Students to feel tuitions pinch


Chelsea Ratterman, Assistant Editor

It was recently announced that the interest rate on Stafford student loans could be expected to double, from 3.4 percent to 6.8 percent come July 1 with the expiration of a 2007 bill, unless action is taken. This could result in nearly $1,000 being added to payments of those receiving financial aid.

The Rose State College Financial Aid office, located upstairs in the Student Services building, helps students in need acquire federal, state or institutional assistance in the form of loans, grants, scholarships and work programs.

The rate hikes would not likely affect RSC as an institution. The government makes getting financial aid easier when the rates are higher, and they raise the loan amount.

There may not be changes in the application process, but new rules and eligibility requirements have already been made.

“If an applicant doesn’t have a GED or a high school diploma, they can no longer receive financial aid,” said Jay Mulanax, of the Financial Aid office, “ and new rules about frequently dropping classes or failing classes will make losing financial aid easier.”

Since the announcement, tuition and the futures of nearly 7.4 million college students have suddenly taken front stage in a publicly partisan Congress and on the campaign trail.

This is a wide turnaround from five years ago, when the original bill cutting rates passed with widely bipartisan support.

President Obama and Mitt Romney are both speaking about it, with Obama making a tour of college campuses speaking on the issue.
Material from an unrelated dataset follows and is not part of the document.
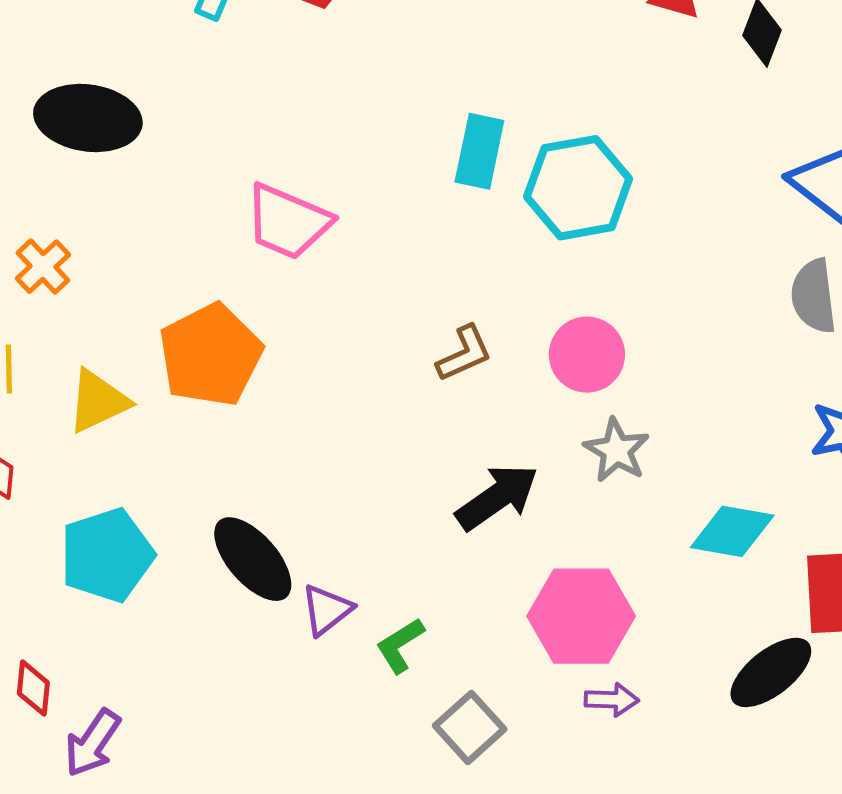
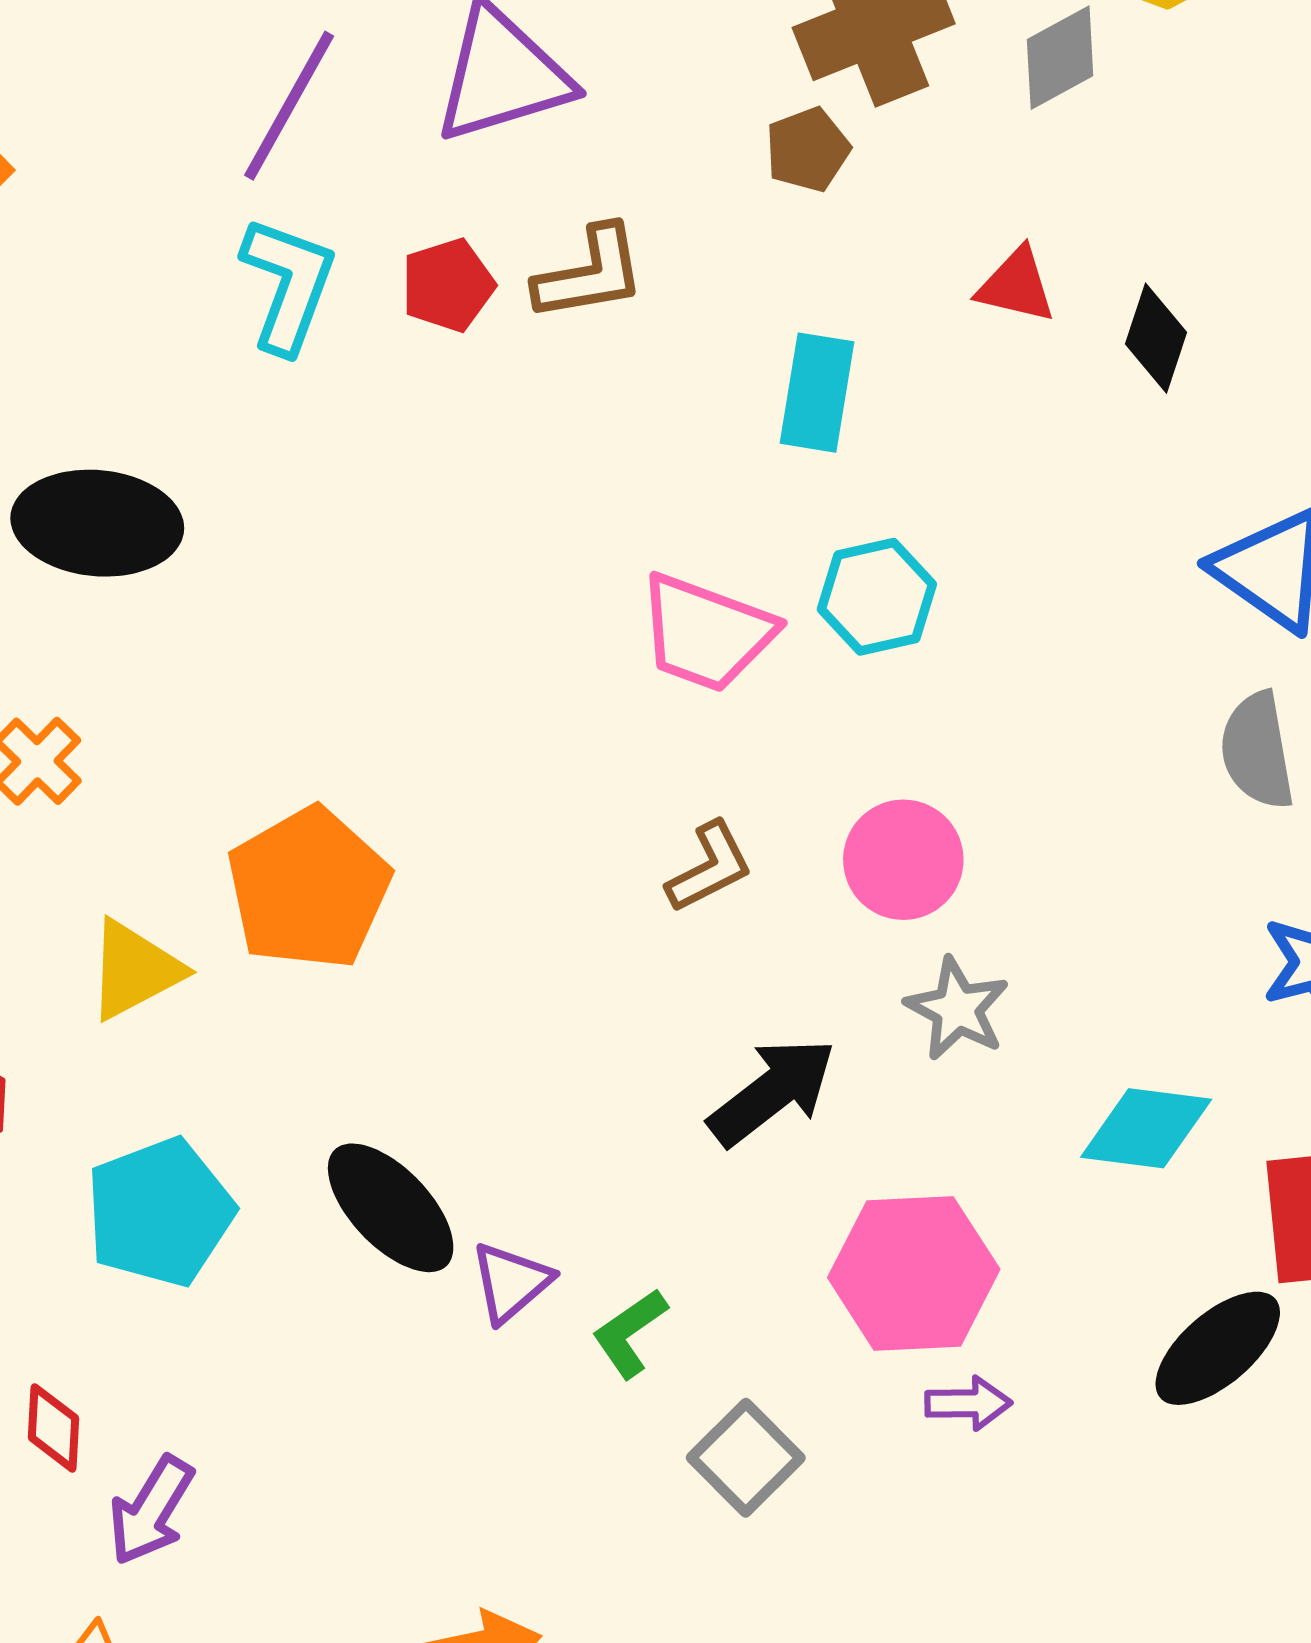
cyan rectangle: (479, 151) -> (817, 393), moved
cyan hexagon: (578, 188) -> (877, 597), size x0.7
pink trapezoid: (288, 222) -> (706, 633), moved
Two bills have been introduced to create a one year freeze on the loan rates, one from a Republican controlled House and the other from a Democrat controlled Senate.

The House bill would keep the rate the same for the next year, and would pay for it by redirecting funds from a part of the Affordable Care Act that is directed at a preventative health care fund.

The Senate bill would keep the rate the same by closing a tax loophole that allows some companies making over $250,000 to avoid paying Medicare payroll taxes in their earnings.

In April, the Oklahoma State Board of Regents held a public tuition hearing. It addressed the tuition and fee rates of the schools in Oklahoma, citing the slashing of state appropriations and rising enrollment as one of the reasons for rising costs. The limits on tuition and fee costs for fiscal year 2013 were presented, and nearly all showed an increase over fiscal year 2012.

These may not represent an increase in tuition and fees for Oklahoma schools, which will be determined later this year.